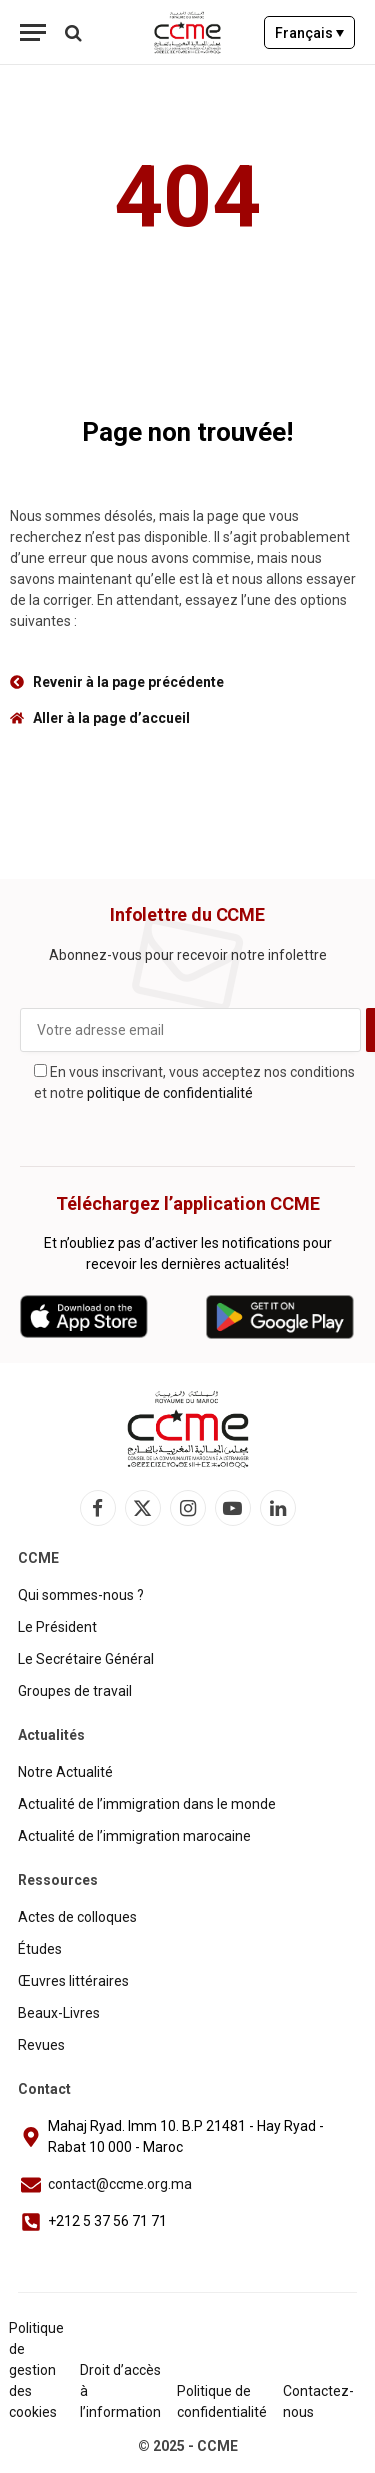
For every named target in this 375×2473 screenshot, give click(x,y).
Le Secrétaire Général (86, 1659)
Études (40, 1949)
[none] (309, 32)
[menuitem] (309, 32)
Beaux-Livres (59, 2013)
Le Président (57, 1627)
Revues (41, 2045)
* * *
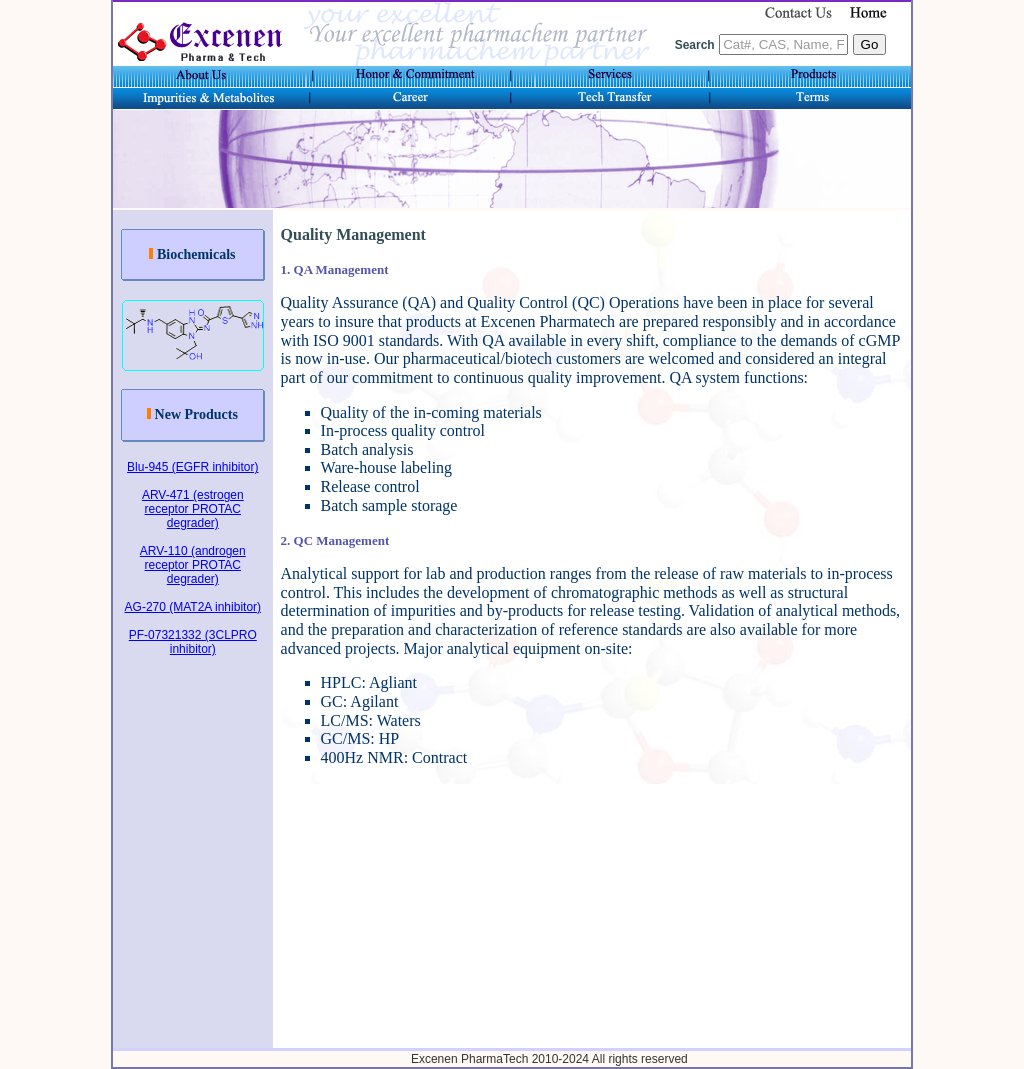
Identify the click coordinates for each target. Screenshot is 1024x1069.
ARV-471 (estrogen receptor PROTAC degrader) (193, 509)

What you will do — Which lines above run from the one containing "[none] (309, 32)" down to the one containing "Revues (41, 2045)"? Repeat exactly those, both ends included, and nothing else.

Response to the task —
[none] (309, 32)
[menuitem] (309, 32)
Beaux-Livres (59, 2013)
Le Président (57, 1627)
Revues (41, 2045)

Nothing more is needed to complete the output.